In early April 2020 the whole country had pretty much shut down. Back in January at the Cannonballer reunion there was talk of an unlimited Cannonball event on April 4th but in mid March COVID19 panic had taken over leaving only 2 teams. While many thought this would be the ultimate time to make a run I personally didn’t feel the need to compete in such a thing so I decided I’d simply scout for the teams when they passed through. Lets just say things didn’t go as I had planned…

In the span of just 24 hours, not only was our Cannonball record broken by a new team, but my Cannonball Mercedes-Benz E63 AMG was broken as well – destroyed by a semi truck. I determined that this was the sign that it was time to end my Cannonball career. My co-driver Doug had promised his wife he’d retire, and I no longer had a suitable car. Knowing how long it took to get the E63 built and tested the first time, coupled with watching traffic steadily increase throughout the days and weeks of lockdown, I came to grips with the fact that there was likely no way to even attempt taking the record back. I thought that maybe God was calling me to hang up my Cannonballing hat. Then Doug called me.

My poor, mangled E63

On this call Doug informed me his wife had a change of heart. Seeing the record fall so easily along with the lack of traffic she felt that if there ever was a time to run again it would be during the COVID19 quarantine. That conversation led to “well how are we going to find a car in time?” The only real option had to be something already prepped for such a run. Or so I thought…

At the time Doug just happened to be selling Troy Schneider’s Cannonball Corvette (which had previously run 29:48) on consignment. It was a stock 2016 Stingray outfitted with fuel cells and countermeasures and was supposed to be ready to make a run. Doug negotiated a price and had the car shipped to my shop the next day to be inspected and prepared. After spending a week repairing and modifying the car I took it on a test drive the Monday before we were supposed to make the run. Unhappy with the performance of the car, and unsure about running with a fuel setup that had proved problematic in the past, I called Doug and told him there is no way that I am driving this thing across the country.

Cannonball Corvette being prepared for a run

My only option was to find another car and totally wing it. Keep in mind, at this point I had not told any of my friends what had happened to the E63. However, I had my eye on a modified Audi S6 that my friend Eric had bought a few months ago, and I figured he might be tired of it. I made the call and explained what had happened to my E63, the failed attempt to replace it with a Corvette, and my very desperate need to buy his car. It was shrewd negotiating at its worst. Eric was more than happy to oblige – having just purchased an R35 GT-R. An hour later, we had the car on the rack at Cannonball Garage, and the game was on. 

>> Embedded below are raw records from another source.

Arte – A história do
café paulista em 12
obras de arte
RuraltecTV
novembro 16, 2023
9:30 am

The Audi S6 goes under the knife

Normally the building of the car is my favorite part of a Cannonball. I find particular enjoyment in the painstaking preparation, but this time I didn’t have that luxury. This was going to be like one of those car building “reality” shows where a team builds an entire car over the course of a few days. However, this build would not be able to benefit from Hollywood magic: This car HAD to be built in the time allotted.

Victor works on installing the electronics
Matt inspects the engine and routes wiring

To add to the already difficult task of preparing a car in three days, obtaining parts and supplies was especially difficult due to COVID19 and the near complete shutdown across the United States. Happily, I have many Cannonball cars laying around the shop at any given time, mostly from previous runs, so my team took a page from Ferrari’s book and scavenged parts off of whatever was available in house.

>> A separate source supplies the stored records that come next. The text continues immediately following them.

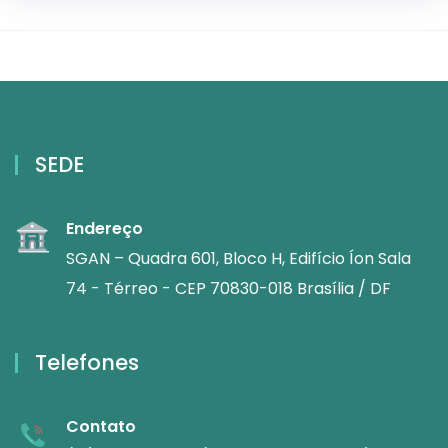
SEDE
Endereço
SGAN – Quadra 601, Bloco H, Edifício Íon Sala
74 - Térreo - CEP 70830-018 Brasília / DF
Telefones
Contato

Too fancy, this RS6 grill HAS to go
That’s what I was looking for

The Police countermeasures all came out of the Ford LTD I had built for the 2019 C2C Express. The electronic “stack” from between the seats of the Vette which housed a power inverter, CB radio, and fuse panel, was placed in the backseat of the S6. The fuel cell was taken from the wrecked E63 and the CB antenna and a couple other bits were taken off the Transcontinental P71 Blackturd from The 2904.

Dismantling the C2C LTD of it’s Police countermeasures

One of my requirements for any Cannonball build is a brake light kill switch. It was difficult to figure out in the E63 and on the S6 it proved to be even harder. Miles spent 1 full day on it overcoming Audi’s advanced lighting system and had to actually hack into the body control computer and change some settings to get the brake lights totally disabled.

Charles works on making the OZ wheels look like steel Police wheels with dogdish hubcaps

While my team was busy installing all of the electronics, I spent my time working on the disguise of the car. Seeing the striking similarities in body shape between the S6 and a Ford Taurus I knew that was the ideal disguise: a Ford Taurus Police Interceptor. This would consist of:

Debadging of the entire car

“Reshaping” of the grill, headlights and taillights using vinyl

19” Black OZ wheels with centers painted silver to replicate the traditional cop “steelie” wheels

Fake “Ford” logo on the grill

Reflective Chevrons on rear bumper

Fake unit number on trunk decklid

After a few long days and nights the car was as ready as it was going to be. With no time to test any of the countermeasures or systems, I headed East to Cleveland to pick up Doug.